With the annual Maryland School Assessments right around the corner, Mattawoman Middle School in Waldorf held pep rallies Friday, encouraging students in sixth, seventh and eighth grades to do their best on the state tests.

Maryland School Assessments are tests given to students in grades 3 through 8 in math and reading to satisfy requirements of the federal No Child Left Behind Act.

Testing began Tuesday with math and reading tests beginning next week.

Students and school systems strive to achieve set standards on the state tests in order to test proficient or better; the percentages of students in each grade who must test at the proficient level to meet the standards for each school rise each year.

This year 85.9 percent of elementary students must meet proficient or higher in reading and 84.9 percent in math compared to 81.2 percent reading and 79.4 percent math from last year.

Math proficiency in middle school must reach 85.6 percent in reading and 78.6 percent in math this year. Last year's objective was 80.8 percent in reading and 71.4 percent in math last year.

"They've worked so hard this entire year," sixth-grade language arts teacher Michelle Davila said Friday at the sixth-grade pep rally.

"It's time to celebrate what they have accomplished before the tests even start. They have accomplished so much," Davila said about the rally.

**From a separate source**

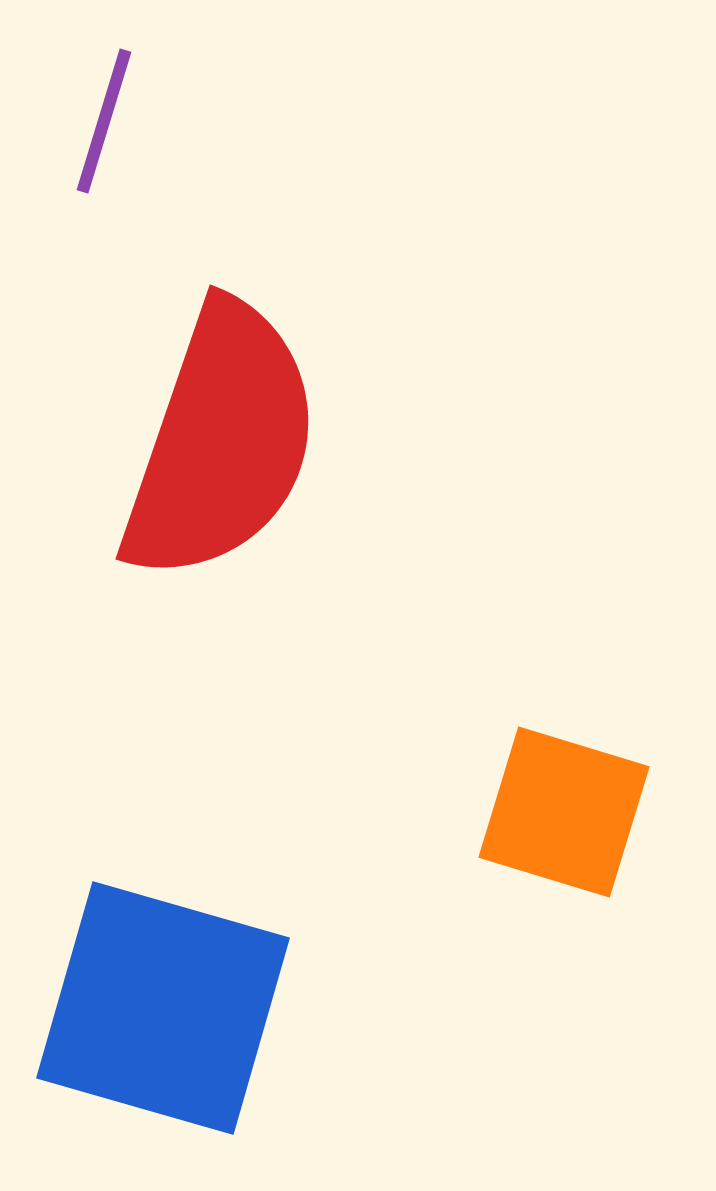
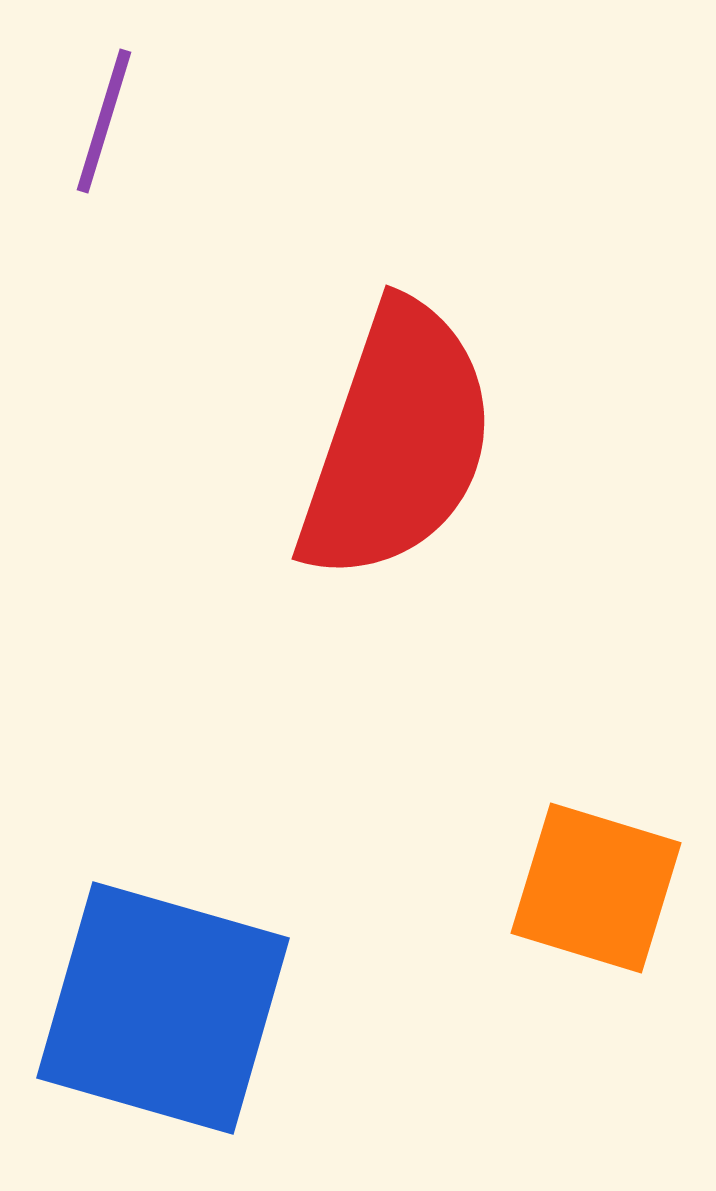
red semicircle: moved 176 px right
orange square: moved 32 px right, 76 px down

During the rally, which was held in three parts, one for each grade, students competed against teachers in lighthearted contests.

At the sixth-graders' rally, students competed against teachers in a scooter relay and tug of war and Hula-Hoop contests.

The school band played during the rally and students and teachers cheered.

Ashleigh Delgado, 12, said the pep rally was "awesome" and that the purpose was to get students ready for the MSA.

"It gets you excited about it and helps you become more confident," she said.

At the eighth-grade rally, three students performed a variation of Wiz Khalifa's "Black and Yellow" changing the name to "Black and Teal," the school's colors, and changing the lyrics to refer to the MSA tests.

Boakum Vital, 14, said the song would act sort of like a theme song for students taking the tests.

In the song, Boakum, Valiq Rogers, 13, and Kennard Booze, 13, made reference to the school not making AYP in the past saying, "It's been a long time coming," and boasted that students would make the grade this year, "See that AYP, we about to make it, see that MSA, we about to take it," they rapped.

Eighth-graders and seventh-graders also participated in games and other pep rally activities.

Mattawoman Principal Douglass Dolan said students and teachers have worked hard at the school all year leading up to the tests, including adding a Learning Enrichment Achievement Program, where students spend time each morning focusing on math and reading.

Dolan said he is confident that his school will meet state standards this year.

Last year, six of 29 county public schools — Eva Turner, Mount Hope/Nanjemoy and C. Paul Barnhart elementary schools and Mattawoman, Theodore G. Davis and Benjamin Stoddert middle schools — missed progress goals.

Having missed three years in a row, Mattawoman is on the list of schools in need of improvement.

A school must meet state goals two years in a row to come off the list or risk sanctions from the state.

While students Friday were cheering after students beat teachers in the scooter relay, Joanne Olsen, a language arts teacher at Mattawoman, said, "Just like every part of the relay counted, every part of that test counts. Do your best on every part of the test."